_Input records_
※

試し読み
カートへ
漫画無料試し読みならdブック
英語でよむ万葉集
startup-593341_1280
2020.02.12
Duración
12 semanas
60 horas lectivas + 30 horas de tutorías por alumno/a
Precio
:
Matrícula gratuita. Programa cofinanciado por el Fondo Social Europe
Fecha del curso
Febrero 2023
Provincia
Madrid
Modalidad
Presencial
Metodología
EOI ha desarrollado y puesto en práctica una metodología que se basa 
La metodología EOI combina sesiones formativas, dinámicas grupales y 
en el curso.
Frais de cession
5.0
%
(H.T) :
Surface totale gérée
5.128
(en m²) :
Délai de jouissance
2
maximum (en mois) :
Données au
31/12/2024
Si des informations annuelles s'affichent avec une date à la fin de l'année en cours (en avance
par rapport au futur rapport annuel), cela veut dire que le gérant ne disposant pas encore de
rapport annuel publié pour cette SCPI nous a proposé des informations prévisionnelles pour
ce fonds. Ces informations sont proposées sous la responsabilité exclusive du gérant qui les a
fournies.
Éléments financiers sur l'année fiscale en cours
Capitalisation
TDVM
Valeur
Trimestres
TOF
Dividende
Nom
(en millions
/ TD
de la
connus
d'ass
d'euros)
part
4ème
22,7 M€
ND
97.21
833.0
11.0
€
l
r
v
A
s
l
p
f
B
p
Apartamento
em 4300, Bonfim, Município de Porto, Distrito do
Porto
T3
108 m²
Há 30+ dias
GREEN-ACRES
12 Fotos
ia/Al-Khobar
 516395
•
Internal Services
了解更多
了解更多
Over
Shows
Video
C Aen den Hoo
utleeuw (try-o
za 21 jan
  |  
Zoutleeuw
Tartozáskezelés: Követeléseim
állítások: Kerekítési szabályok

※

Retype only the lines above between the line with "60 horas lectivas" and the line with "EOI ha desarrollado", counting those two lines as well, and keep every character as it is.

60 horas lectivas + 30 horas de tutorías por alumno/a
Precio
:
Matrícula gratuita. Programa cofinanciado por el Fondo Social Europe
Fecha del curso
Febrero 2023
Provincia
Madrid
Modalidad
Presencial
Metodología
EOI ha desarrollado y puesto en práctica una metodología que se basa 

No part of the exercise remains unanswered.